The main advantages of molten carbonate fuel cell are filling hydrocarbon fuel, low price catalyst, perfect efficiency due to rapid kinetic effect and low sensitivity to poisoning. Its main disadvantages are slow start-up, reduced material selectivity due to high temperature, complexity of fuel cell system due to CO2 cycle, electrode corrosion and slow power response.
- Solid chloride fuel cell
Solid oxide fuel cells conduct ions in ceramic membranes at high temperatures (1000 ℃ ~ 1200C). Generally, the Amoy ceramic material is stabilized double oxide (YSZ), which will conduct oxygen ions (02 -), while other ceramic materials conduct hydrogen ions. Its conduction mechanism is similar to the mechanism observed in semiconductors. It is often called solid-state device, and the name of fuel cell is derived from this similarity. The semi reaction formula is as follows:
H2 + O2 → H2O + 2e-
O2 +2e- → O2-
Here, water is also generated at the fuel electrode. The biggest advantage of solid oxide fuel cell is that its static electrolyte has no migration effect except in auxiliary equipment. The very high operating temperature makes it possible to use hydrocarbon fuels like molten carbonate fuel cells. At the same time, it should be noted that the solid oxide fuel cell will not be poisoned by carbon monoxide, and its treatment of carbon monoxide is roughly as effective as that of hydrogen, so the anodic reaction is
CO + O2 → CO2 + 2e-
Solid oxide fuel cells also benefit from reducing activity loss due to their high operating temperature. This loss is mainly ohmic loss. Solid oxide fuel cells can be divided into two types: planar or tubular. Planar solid oxide fuel cell is similar to other fuel cell technologies, which is a bipolar combination.

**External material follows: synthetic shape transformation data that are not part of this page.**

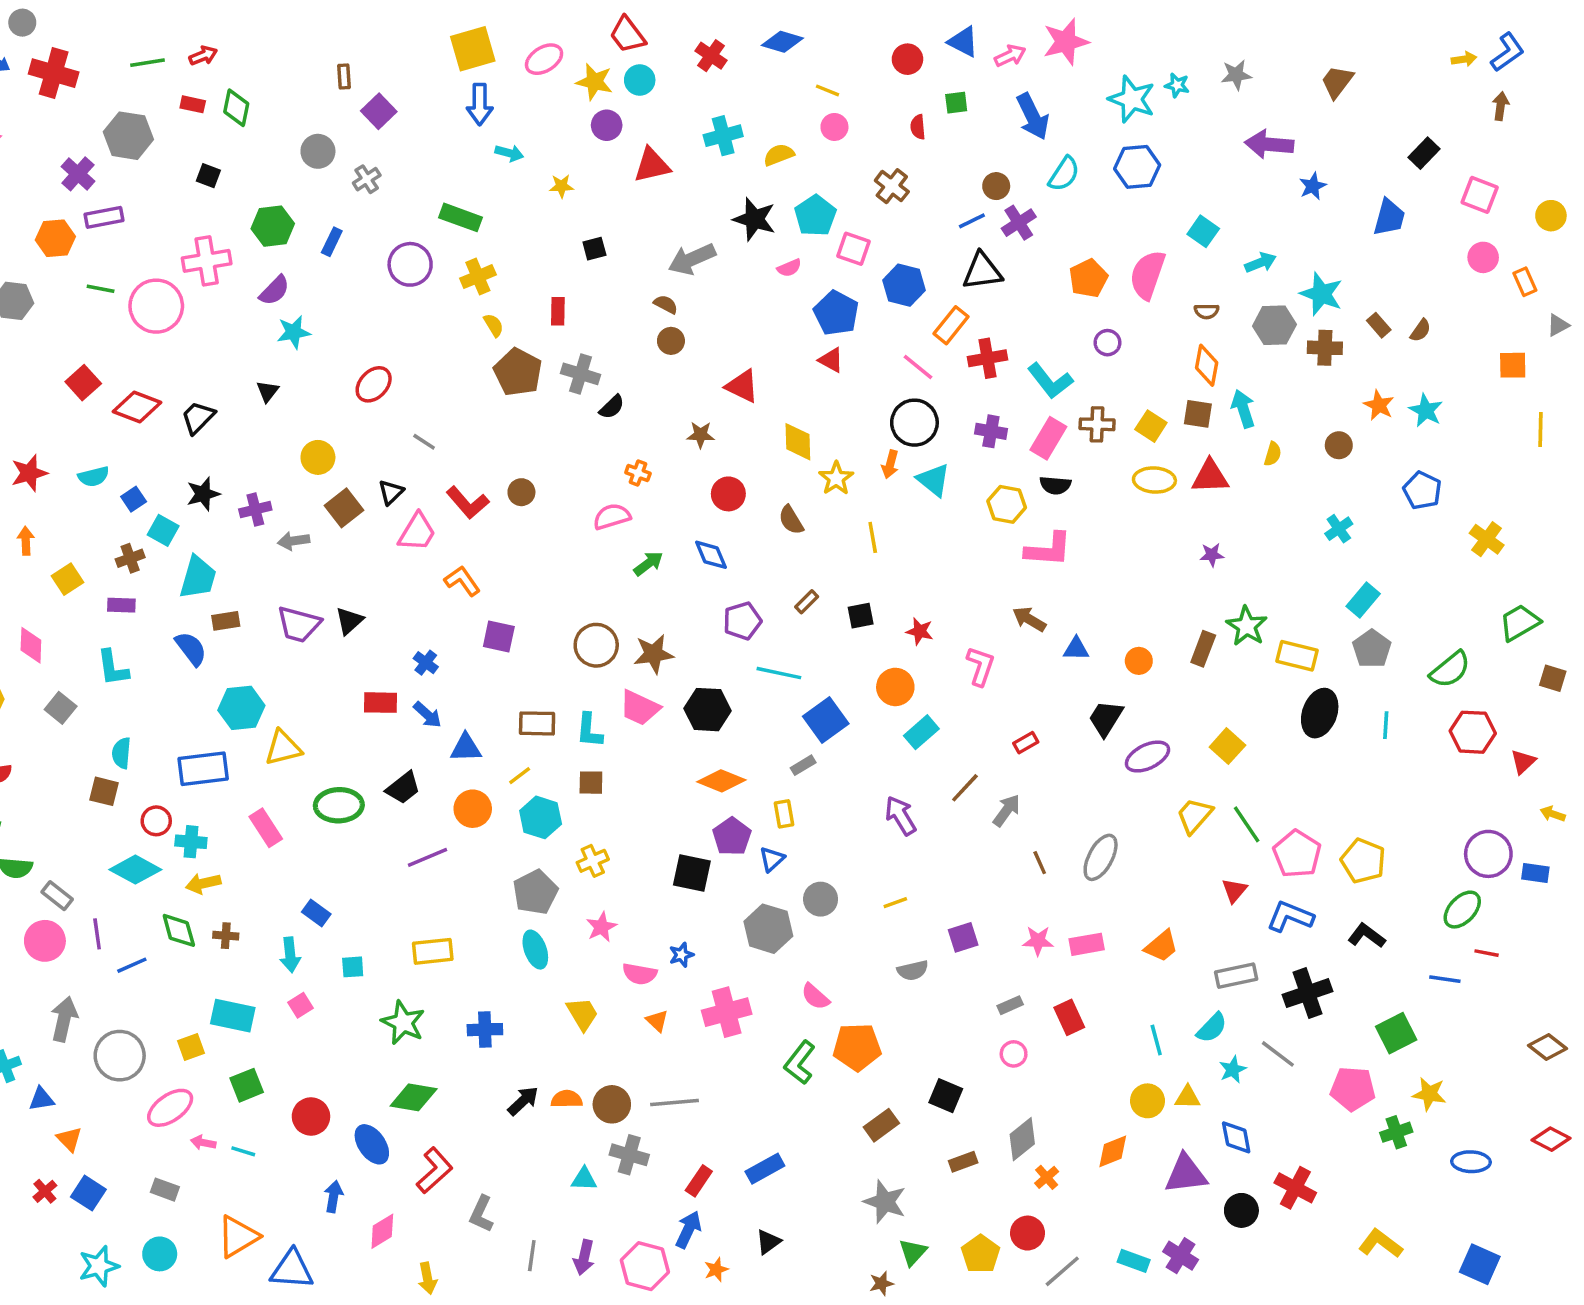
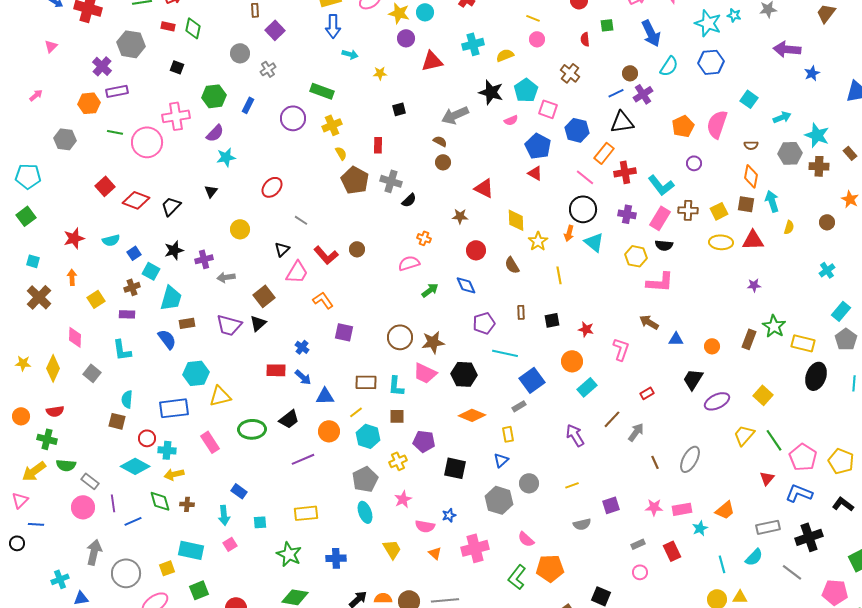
yellow square: (1151, 426) -> (719, 211), turned 30
brown square: (344, 508) -> (264, 296), moved
brown rectangle: (807, 602) -> (521, 312), turned -48
purple pentagon: (732, 837) -> (424, 441), moved, turned -30
cyan star: (1233, 1070) -> (700, 528), moved

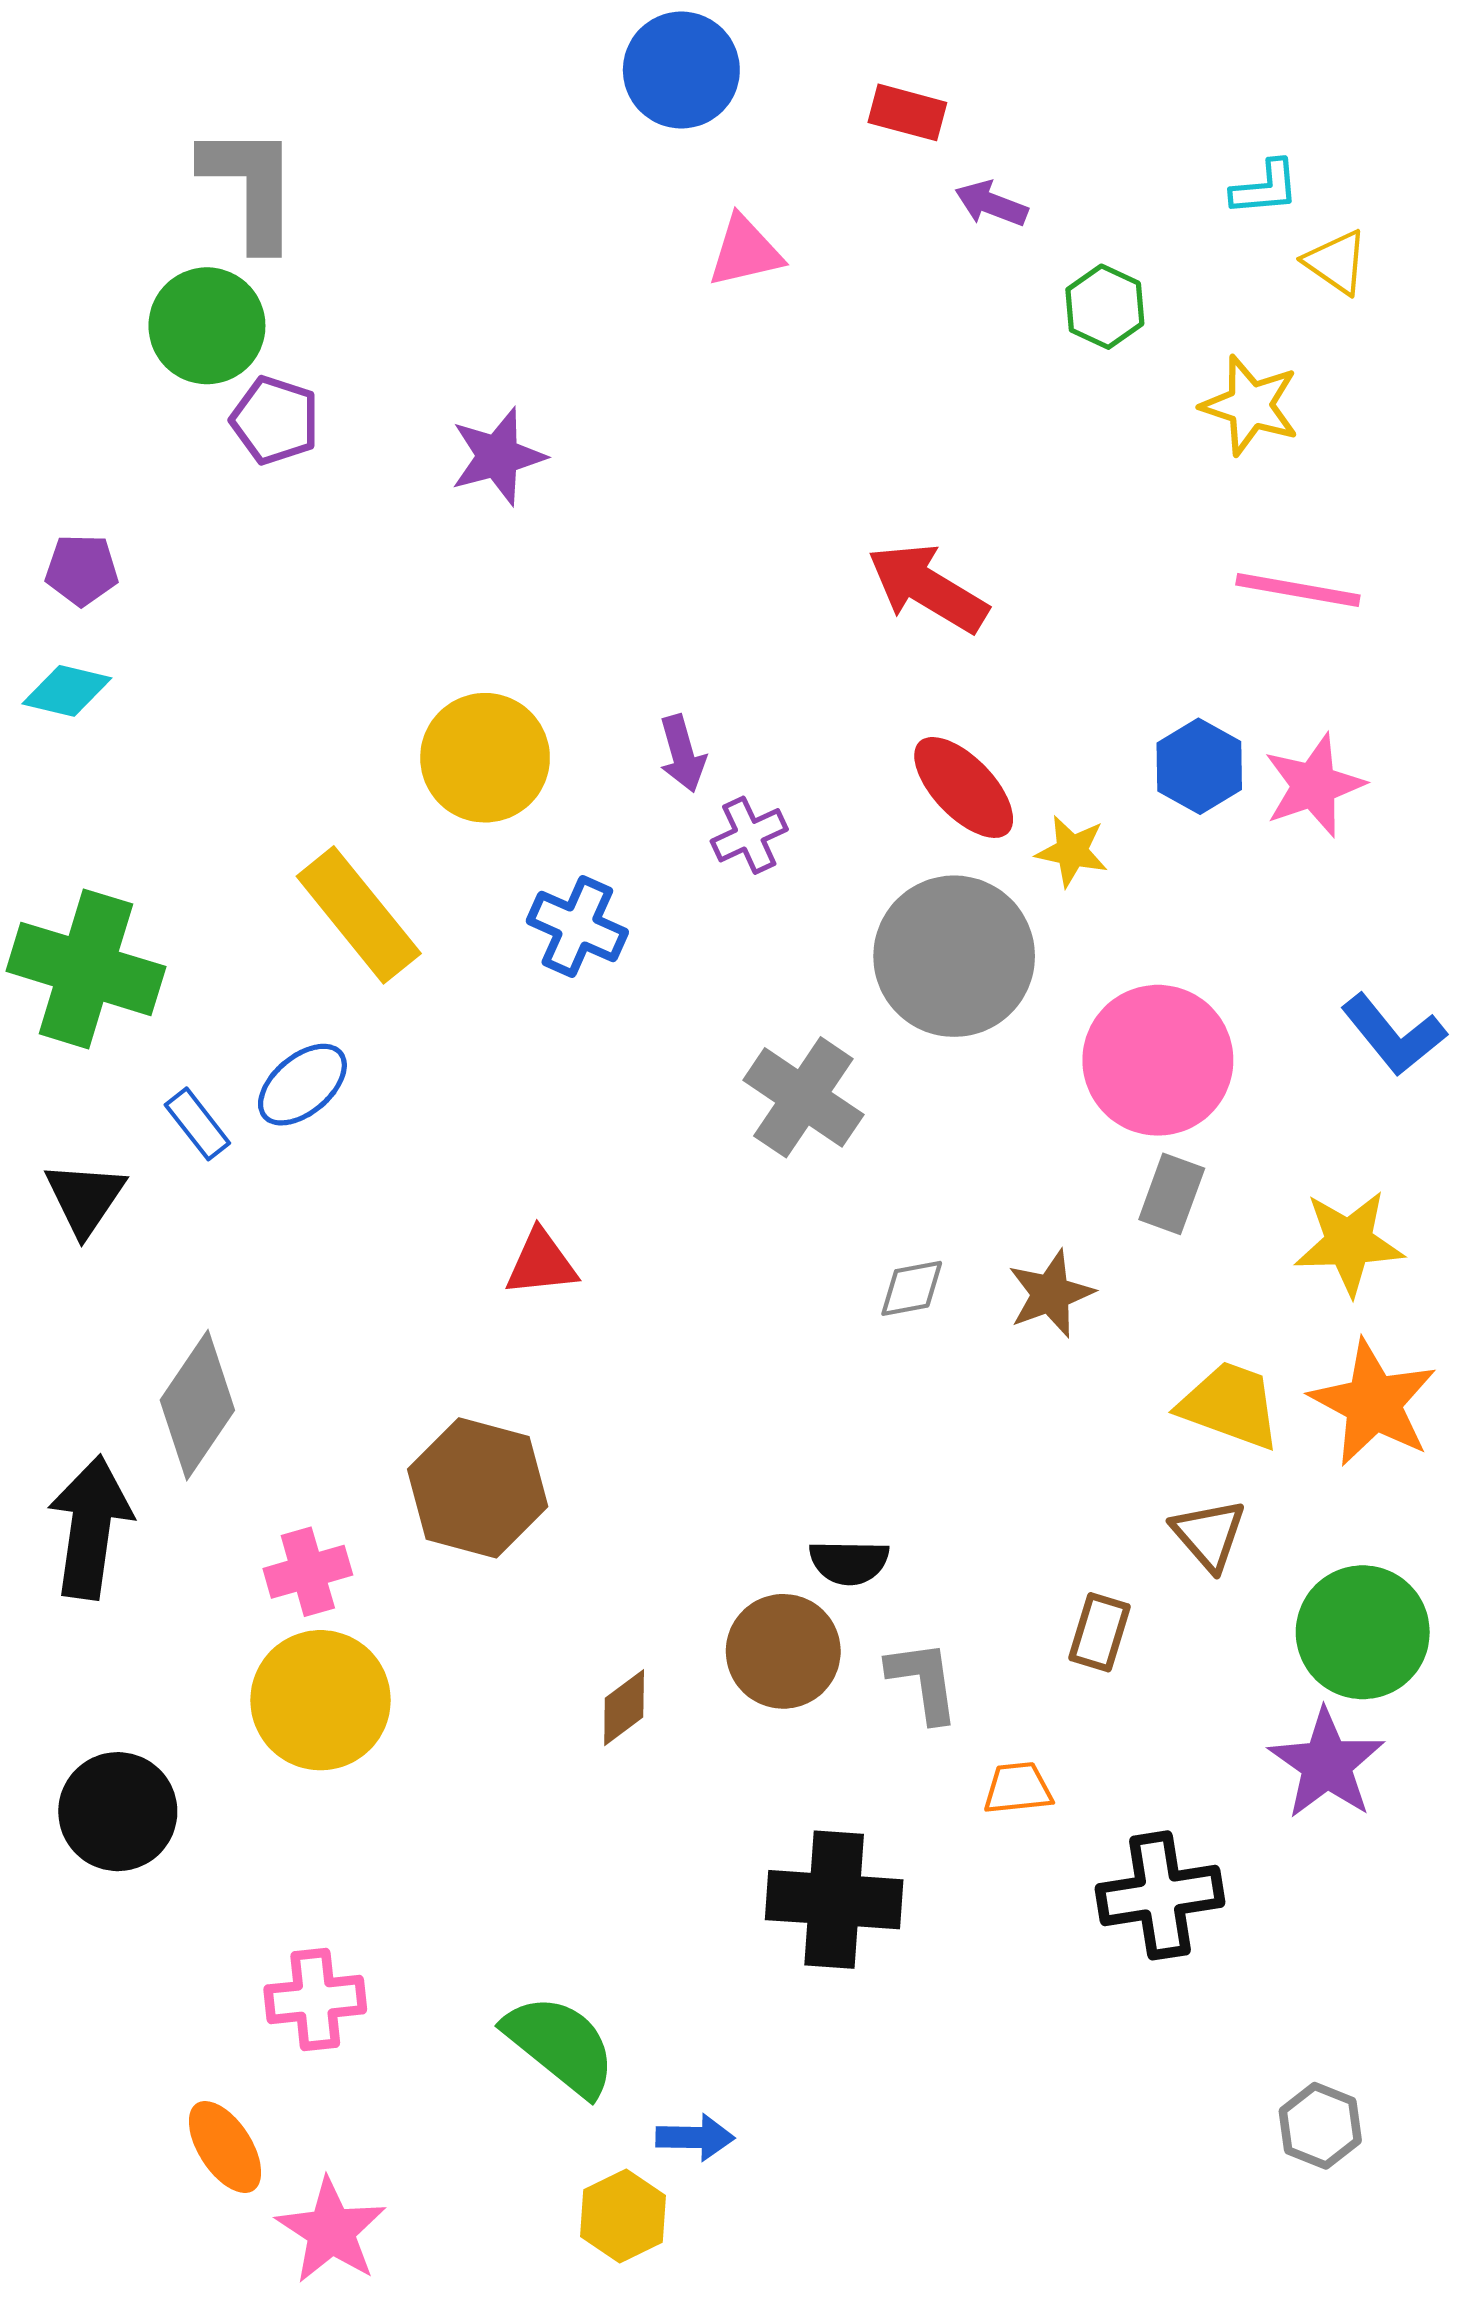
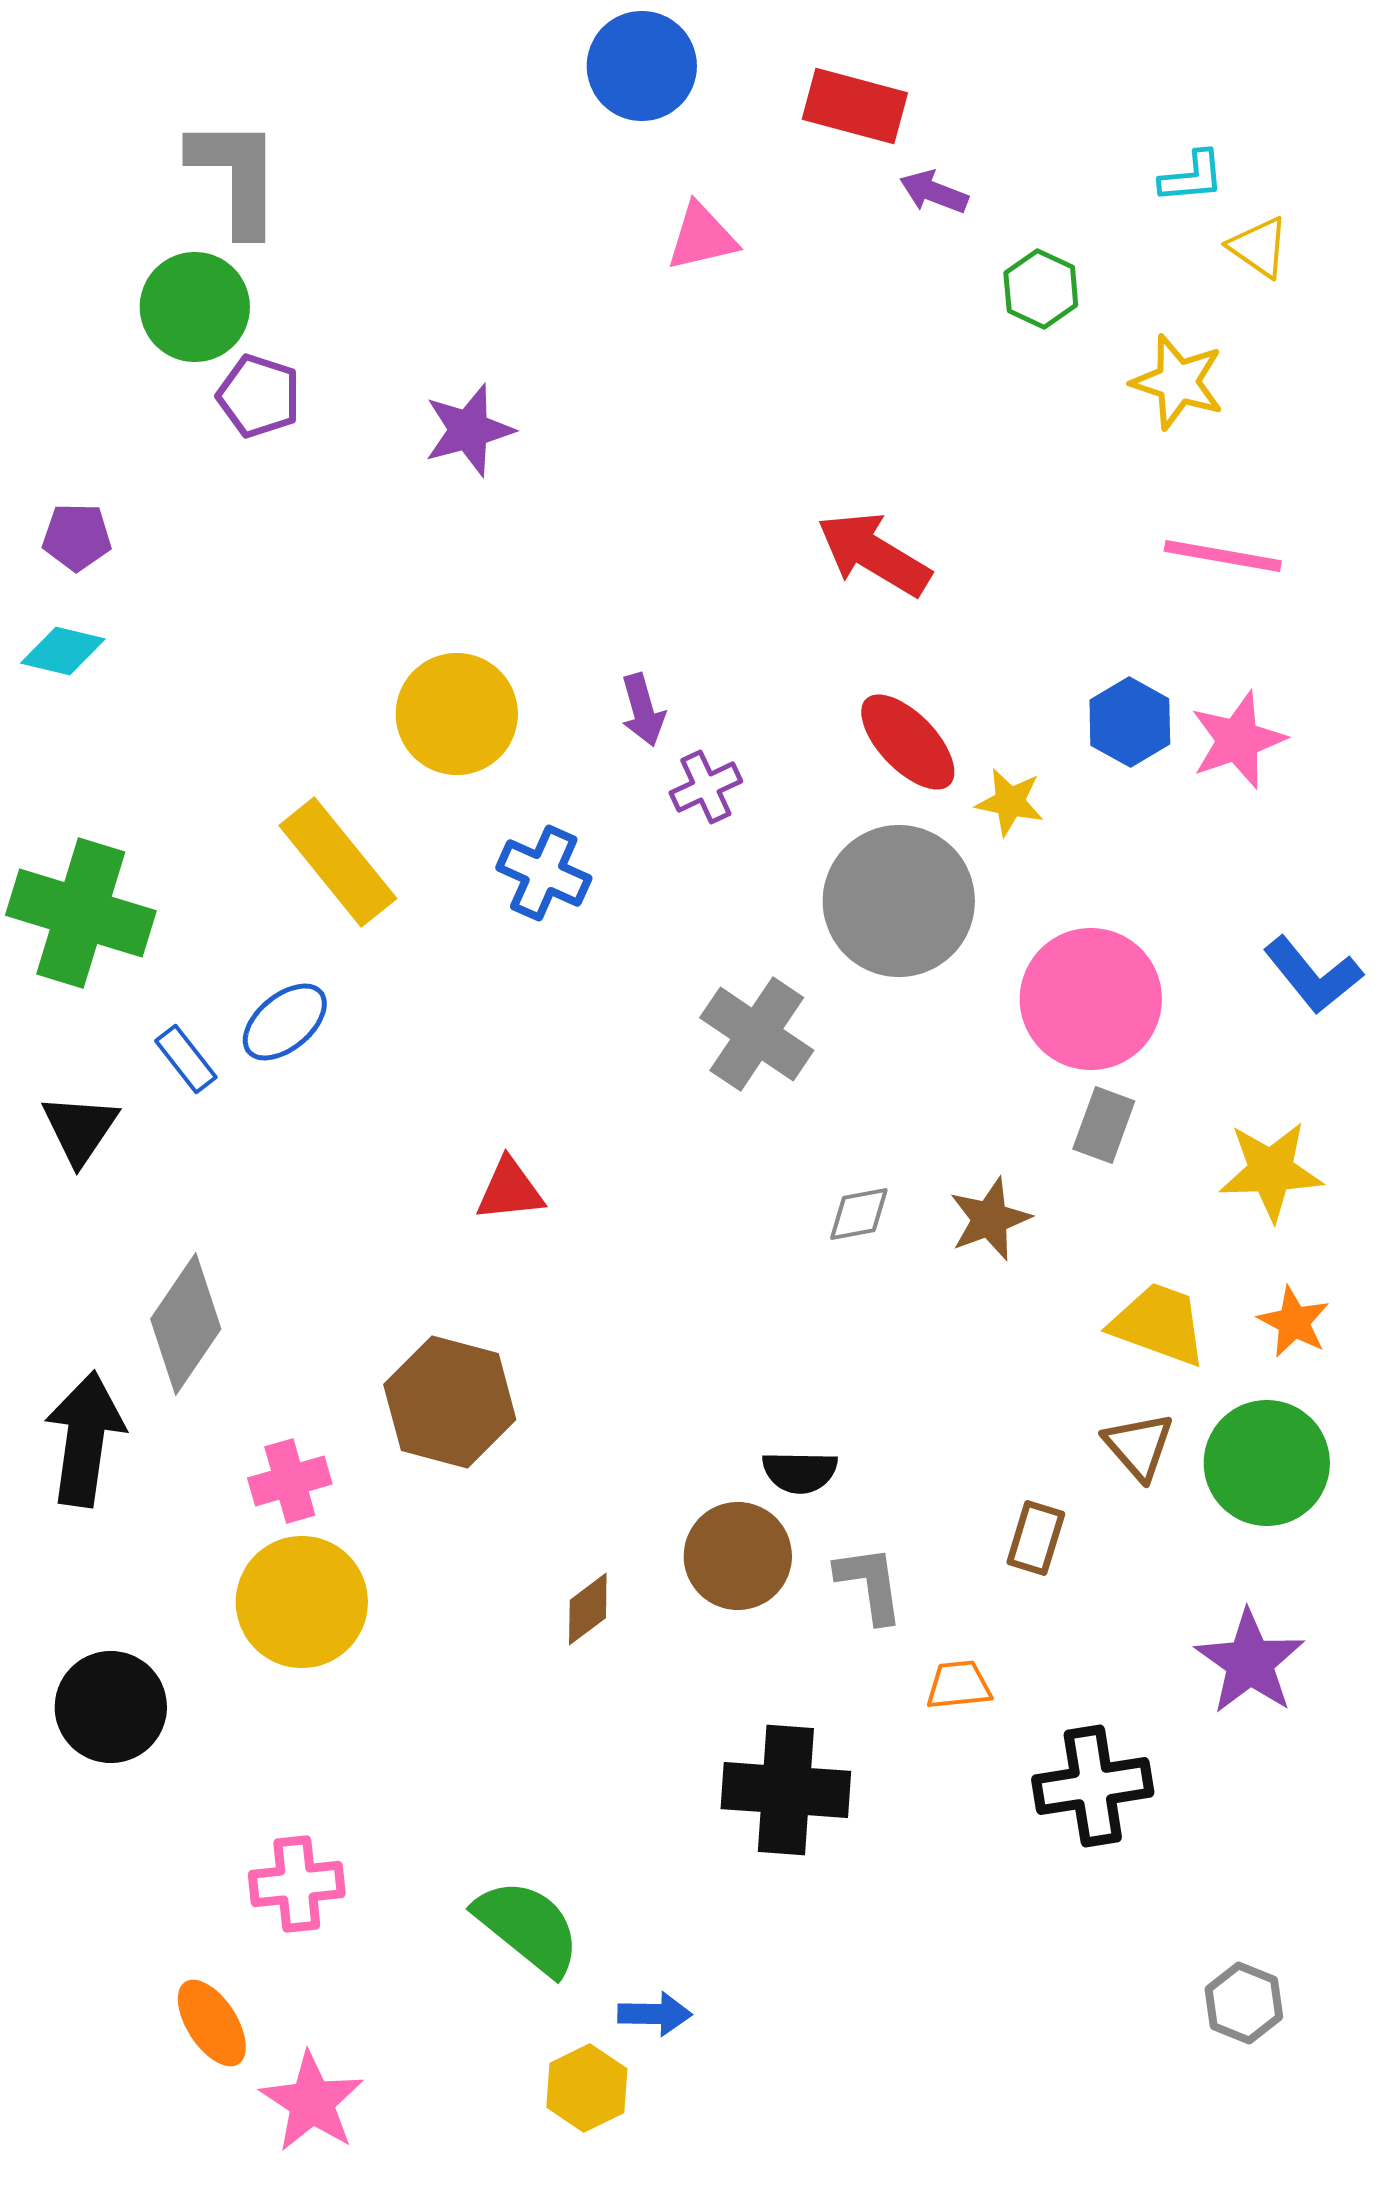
red rectangle: (907, 112) -> (855, 106), size x1.4
orange star: (1373, 1403) -> (1294, 1322), size x0.6
green circle: (1363, 1632) -> (1267, 1463), moved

- Direct methanol fuel cell
Instead of hydrogen, methanol can be directly used as fuel of fuel cell, which is commonly referred to as direct methanol fuel cell. For direct methanol fuel cells used in vehicles, there are some definite motives. First, methanol is a liquid fuel, which is easy to store, distribute and sell in vehicle applications. Therefore, the current infrastructure of fuel supply can be applied without too much reinvestment; Secondly, methanol is the single organic fuel, which can be produced on a large scale from relatively abundant fossil fuels, i.e. coal and natural gas, most economically and effectively; In addition, methanol can be produced from agricultural products, such as sugarcane.
In direct methanol fuel cell, platinum or platinum alloy is used as electrocatalyst for both anode and cathode. The electrolyte can be trifluoromethane sulfonic acid or proton exchange membrane. The chemical reaction formula is as follows:
CH3OH + H2O → CO2 + 6H+ +6e-
O2 +6H+ + 6e- → 3H2O
CH3OH + O2 → CO2 + 2H2O
Among the aforementioned fuel cells, direct methanol fuel cell is a relatively immature technology. In terms of the current technical state of the fuel cell, it generally operates at 50 ℃ ~ 100 ℃. Compared with direct hydrogen fuel cells, direct methanol fuel cells have low power density, slow power response and low efficiency.